Kuronen, Juri
(Helsingin yliopisto, 2017)
This Master’s thesis introduces a new score-based method for learning the structure of a pairwise Markov network without imposing the assumption of chordality on the underlying graph structure by approximating the joint probability distribution using the popular pseudo-likelihood framework. Together with the local Markov property associated with the Markov network, the joint probability distribution is decomposed into node-wise conditional distributions involving only a tiny subset of variables each, getting rid of the problematic intractable normalizing constant. These conditional distributions can be naturally modeled using logistic regression, giving rise to pseudo-likelihood maximization with logistic regression (plmLR) which is designed to be especially well-suited for capturing pairwise interactions by restricting the explanatory variables to main effects (no interaction terms). To deal with overfitting, plmLR is regularized using an extended variant of the Bayesian information criterion.
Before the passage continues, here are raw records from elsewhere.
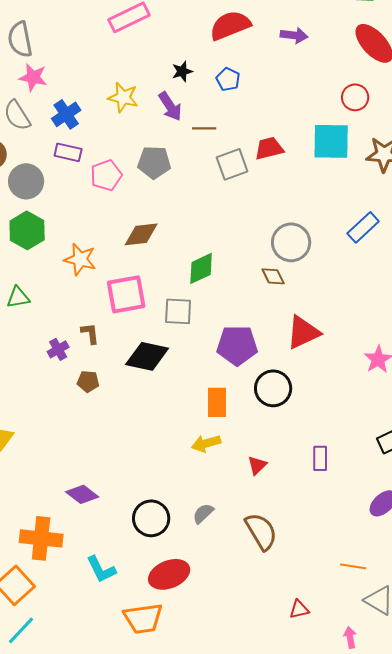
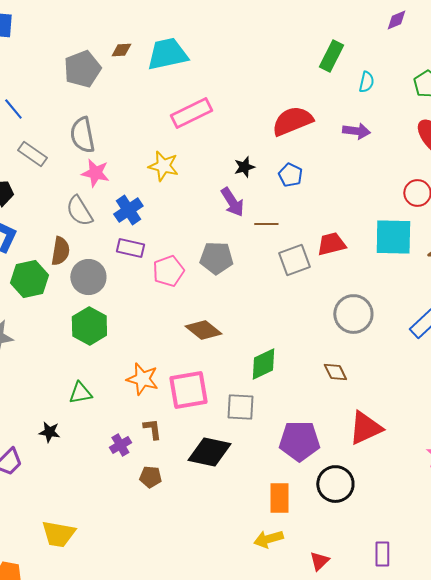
yellow star: (123, 97) -> (163, 166), moved
brown diamond: (141, 234) -> (203, 330), turned 45
gray circle: (291, 242) -> (353, 314), moved
orange star: (80, 259) -> (142, 379), moved

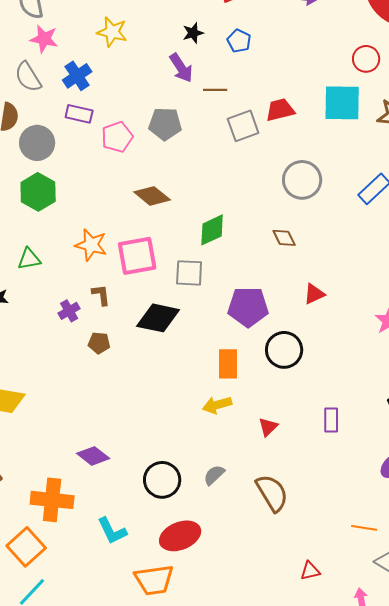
red triangle: (365, 428) -> (314, 294), size x0.6

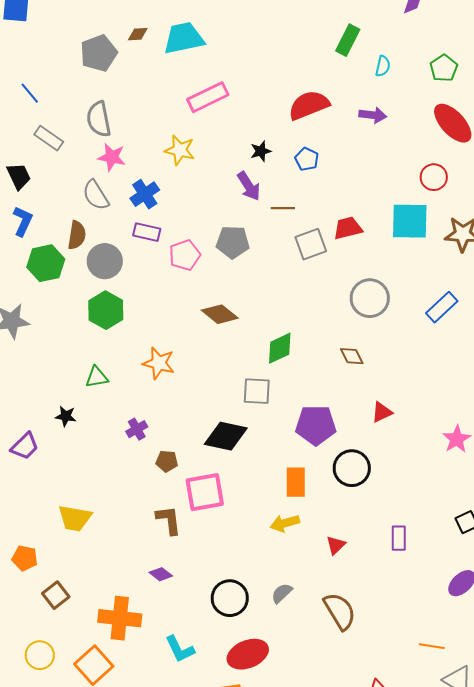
pink square: (137, 256) -> (205, 492), moved
brown L-shape: (101, 295) -> (169, 520), moved, size x1.4
purple diamond: (93, 456) -> (161, 574), size x0.7

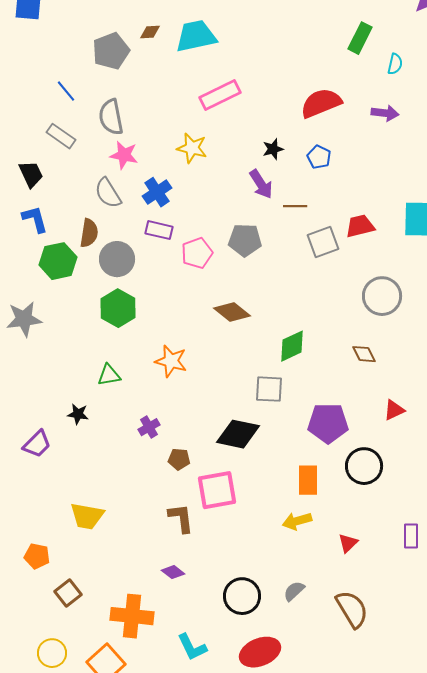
blue line: (30, 93) -> (66, 91), moved
blue L-shape: (23, 221) -> (35, 219), turned -40

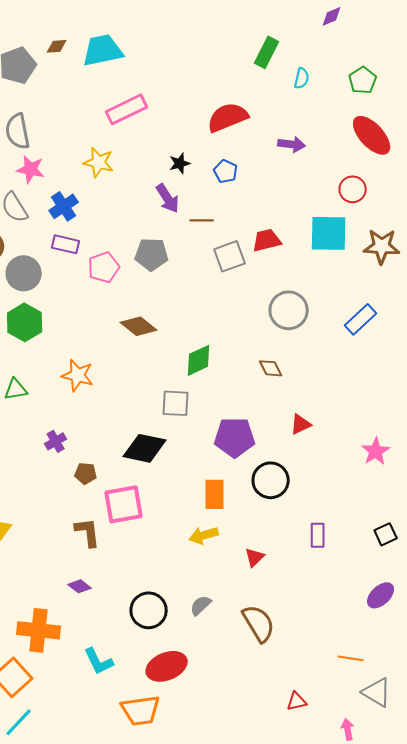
purple arrow: (385, 113) -> (292, 144), moved
purple rectangle: (411, 536) -> (318, 535), moved

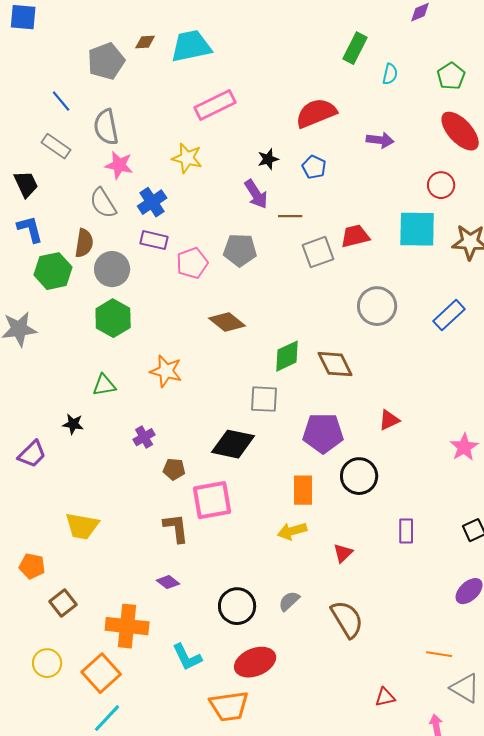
brown diamond: (271, 368) -> (335, 364), moved, size x1.5

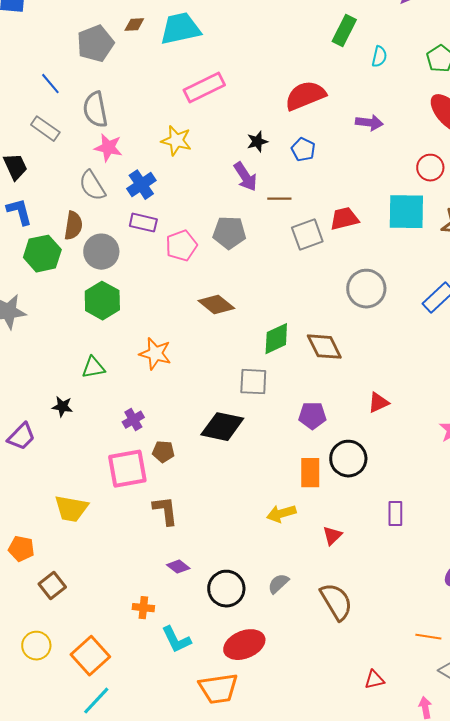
purple pentagon: (323, 433) -> (312, 416), size x0.7
orange rectangle: (303, 490) -> (310, 473), moved
pink square: (212, 500) -> (127, 469), moved
purple diamond: (168, 582) -> (178, 567), moved
orange cross: (127, 626) -> (143, 608), moved, size x0.5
To select the best model out of the vast discrete model space of network structures, a dynamic greedy hill-climbing search algorithm can be readily implemented with the pseudo-likelihood framework where each Markov blanket is learned separately so that the full graph can be composed from the solutions to these subproblems. This work also presents a novel improvement to the algorithm by drastically reducing the search space associated with each node-wise hill-climbing run by first running a set of pairwise queries to isolate only the promising candidates.
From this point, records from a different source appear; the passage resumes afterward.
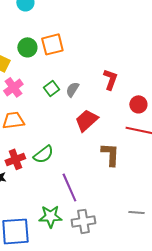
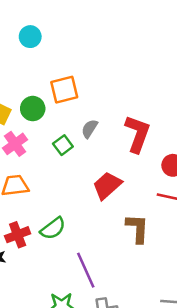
green circle: (27, 47) -> (33, 109), moved
red L-shape: (110, 79) -> (137, 134), size x1.4
gray semicircle: (72, 89) -> (89, 129), moved

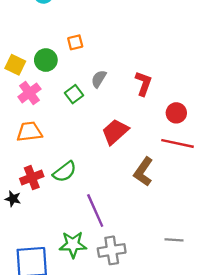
orange square: (64, 90) -> (75, 42), size x0.6
red L-shape: (137, 134) -> (143, 84), size x0.7
brown L-shape: (137, 228) -> (143, 172), turned -148

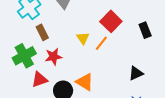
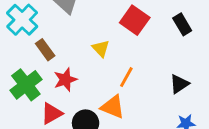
orange line: (101, 43) -> (126, 77), moved

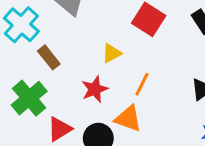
yellow triangle: (101, 48) -> (112, 53), turned 48
red star: (65, 80) -> (95, 89), moved

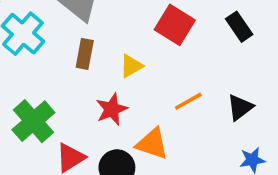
brown rectangle: (49, 57) -> (85, 54), moved, turned 50
orange line: (142, 84) -> (188, 101), moved, turned 35

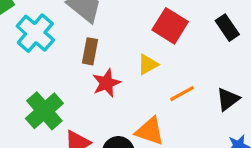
yellow triangle: (131, 66) -> (148, 64), moved
red star: (112, 109) -> (106, 83), moved

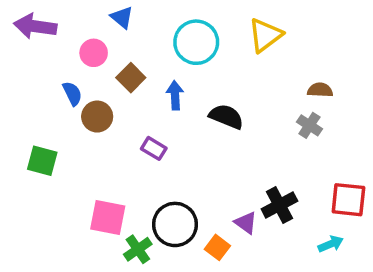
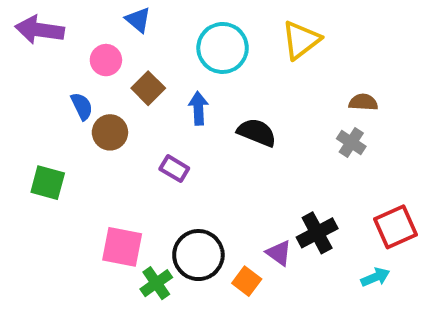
red square: (348, 200) -> (395, 227), turned -30

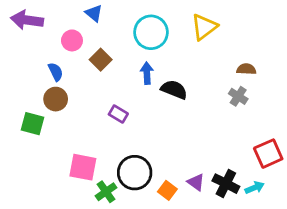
blue arrow: (198, 108) -> (147, 73), moved
brown circle: (110, 132) -> (56, 99), moved
black cross: (317, 233) -> (226, 184), moved, turned -35
purple triangle: (279, 253) -> (196, 182), moved

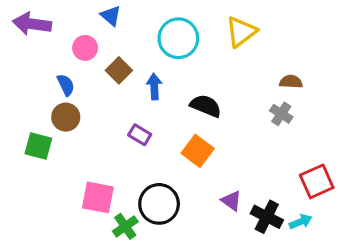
blue arrow: (147, 73) -> (154, 87), moved
purple triangle: (196, 182) -> (231, 201), moved
orange square: (167, 190) -> (198, 151), moved, size x1.4

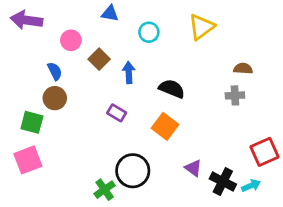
blue triangle: (111, 16) -> (110, 13), moved, turned -30
cyan circle: (178, 38) -> (149, 32), size x0.6
gray cross: (281, 114) -> (235, 95), turned -36
pink square: (98, 197) -> (28, 160), moved, turned -32

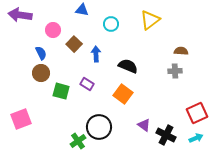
green square: (32, 122) -> (61, 91), moved
cyan arrow: (251, 186) -> (196, 138), moved

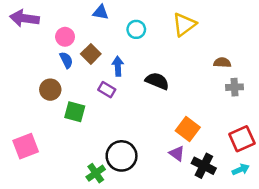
blue semicircle: (41, 53) -> (66, 60), moved
gray cross: (175, 71) -> (235, 87), moved
purple rectangle: (87, 84) -> (107, 90), moved
orange square: (123, 94) -> (188, 129), moved

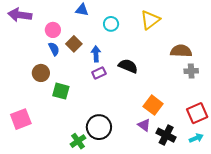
brown semicircle: (222, 63) -> (181, 51), size x1.5
purple rectangle: (107, 90) -> (99, 73), moved, turned -56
In experiments on data sets sampled from synthetic pairwise Markov networks, plmLR performs favorably against competing methods with respect to the Hamming distance between the learned and true network structure. Additionally, unlike most logistic regression based methods, plmLR is not limited to binary variables and performs well on learning benchmark network structures based on real-world non-binary models even though plmLR is not designed for their structural form.